FARAMESH_AGENT_IDDefault agent id for processes that wrap tools dynamically.
FARAMESH_PRINCIPAL_TOKENPass-through identity claim (JWT) when the daemon trusts an upstream IDP.

You can also pass a Transport instance directly:

agent.py
from faramesh.transport import HttpTransport, SocketTransport

tools = GovernedToolSet(
    [...],
    agent_id="payments-bot",
    transport=HttpTransport("https://eval.internal", token="..."),
)

Logging and observability

The SDK ships its own structured logger. To wire it into your application's logger:

agent.py
import logging
logging.getLogger("faramesh").setLevel(logging.INFO)

It logs:

  • Decision id and effect for every call
  • Latency at the SDK boundary
  • Daemon connectivity changes
  • Transport fallbacks

The DPR itself is recorded by the daemon, not the SDK.

Agent governance metadata

Some frameworks let you attach metadata to a tool call (LangChain RunnableConfig, OpenAI Agents context).
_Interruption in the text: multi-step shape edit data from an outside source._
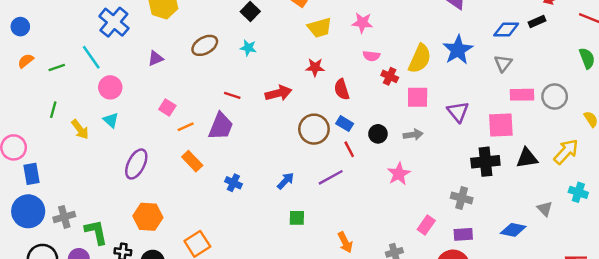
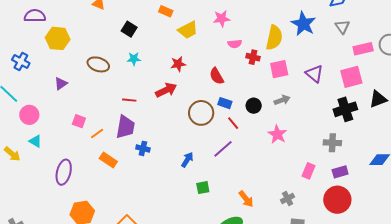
blue cross: (114, 22) -> (21, 61), size x0.7
brown ellipse: (205, 45) -> (98, 64), turned 60
red star: (315, 67) -> (178, 64), moved
blue cross: (233, 183) -> (143, 148), moved

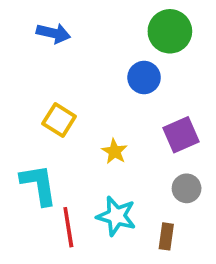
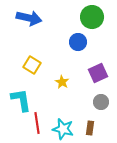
blue arrow: (53, 33) -> (29, 18), size x1.4
cyan star: (116, 216) -> (63, 129), moved

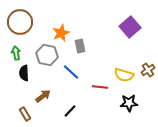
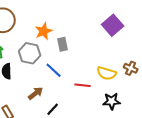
brown cross: (148, 70) -> (131, 68), turned -32
brown arrow: (43, 96) -> (36, 93), moved

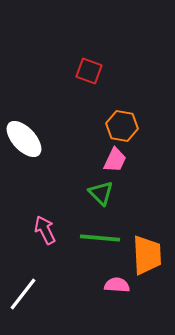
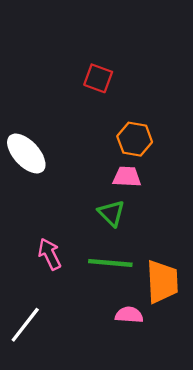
pink trapezoid: (115, 160) -> (127, 177), turned -112

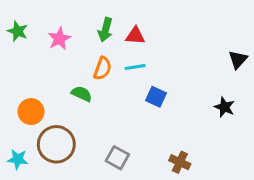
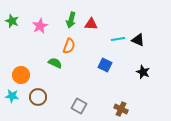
black triangle: (238, 59) -> (138, 40), moved, turned -48
cyan line: (135, 67) -> (118, 39), moved
black star: (224, 107) -> (143, 72), moved
brown circle: (56, 144) -> (38, 97), size x0.7
cyan star: (18, 159) -> (12, 96), moved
The SDK forwards a known set of keys to the daemon as condition variables:

KeyBecomes
principalprincipal.* claim set
session_idSession identifier for budget pooling
request_idCorrelation id surfaced in DPR
tagsFree-form tag list available in conditions as tags

Anything else is dropped at the SDK boundary so policy can't accidentally branch on uncontrolled fields.

Testing your wiring

agent.py
from faramesh.testing import StubTransport

tools = GovernedToolSet(
    [search_docs],
    agent_id="my-agent",
    transport=StubTransport({
        "search_docs": "permit",
    }),
)

# Now run your agent against the stub

StubTransport accepts a mapping from tool name to effect or a callable that takes the action payload and returns a decision. Use it in unit tests to assert your agent handles structured denials correctly.